We moved in a wide arc back toward campus. Streets in deep and soundless shade, garbage bags set out for collection. We crossed the sunset overpass, pausing briefly to watch the cars shoot by. Sunlight bouncing off the glass and chrome.
“Are you a killer or a dier, Jack?”
“You know the answer to that. I’ve been a dier all my life.”
“What can you do about it?”
“What can any dier do? Isn’t it implicit in his makeup that he can’t cross over?”
“Let’s think about that. Let’s examine the nature of the beast, so to speak. The male animal. Isn’t there a fund, a pool, a reservoir of potential violence in the male psyche?”
“In theory I suppose there is.”
“We’re talking theory. That’s exactly what we’re talking. Two friends on a tree-shaded street. What else but theory? Isn’t there a deep field, a sort of crude oil deposit that one might tap if and when the occasion warrants? A great dark lake of male rage.”

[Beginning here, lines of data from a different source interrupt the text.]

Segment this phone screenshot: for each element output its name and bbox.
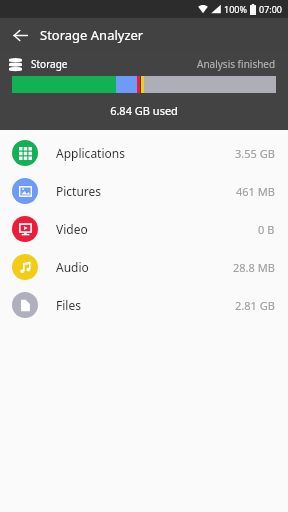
staticText: Files [56,297,81,313]
button[interactable]: Video [0,210,288,248]
staticText: 2.81 GB [235,298,275,313]
staticText: 100% [224,3,247,15]
staticText: Video [56,221,88,237]
button[interactable]: Audio [0,248,288,286]
staticText: 07:00 [259,3,283,15]
staticText: Pictures [56,183,102,199]
staticText: Storage Analyzer [40,26,144,44]
staticText: 28.8 MB [233,260,275,275]
button[interactable]: Applications [0,134,288,172]
staticText: 3.55 GB [235,146,275,161]
staticText: Analysis finished [197,57,276,71]
button[interactable]: Back [5,20,35,50]
staticText: 0 B [258,222,275,237]
staticText: Applications [56,145,125,161]
staticText: 6.84 GB used [0,103,288,118]
button[interactable]: Pictures [0,172,288,210]
staticText: Storage [31,57,68,71]
staticText: 461 MB [236,184,275,199]
button[interactable]: Files [0,286,288,324]
staticText: Audio [56,259,89,275]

“That’s what Babette says. Homicidal rage. You sound like her.”
“Amazing lady. Is she right or wrong?”
“In theory? She’s probably right.”
“Isn’t there a sludgy region you’d rather not know about? A remnant of some prehistoric period when dinosaurs roamed the earth and men fought wit
h flint tools? When to kill was to live?”
“Babette talks about male biology. Is it biology or geology?”
“Does it matter, Jack? We only want to know whether it is there, buried in the most prudent and unassuming soul.”
“I suppose so. It can be. It depends.”
“Is it or isn’t it there?”
“It’s there, Murray. So what?”
“I only want to hear you say it. That’s all. I only want to elicit truths you already possess, truths you’ve always known at some basic level.”
“Are you saying a dier can become a killer?”
“I’m only a visiting lecturer. I theorize, I take walks, I admire the trees and houses. I have my students, my rented room, my TV set. I pick out a word here, an image there. I admire the lawns, the porches. What a wonderful thing a porch is. How did I live a life without a porch to sit on, up till now? I speculate, I reflect, I take constant notes. I am here to think, to see. Let me warn you, Jack. I won’t let up.”
We passed my street and walked up the hill to the campus.
“Who’s your doctor?”
“Chakravarty,” I said.
“Is he good?”
“How would I know?”
“My shoulder separates. An old sexual injury.”
“I’m afraid to see him. I put the printout of my death in the bottom drawer of a dresser.”
“I know how you feel. But the tough part is yet to come. You’ve said good-bye to everyone but yourself. How does a person say good-bye to himself? It’s a juicy existential dilemma.”
“It certainly is.”
We walked past the administration building.
“I hate to be the one who says it, Jack, but there’s something that has to be said.”
“What?”
“Better you than me.”
I nodded gravely. “Why does this have to be said?”
“Because friends have to be brutally honest with each other. I’d feel terrible if I didn’t tell you what I was thinking, especially at a time like this.”
“I appreciate it, Murray. I really do.”
“Besides, it’s part of the universal experience of dying. Whether you think about it consciously or not, you’re aware at some level that people are walking around saying to themselves, ‘Better him than me.’ It’s only natural. You can’t blame them or wish them ill.”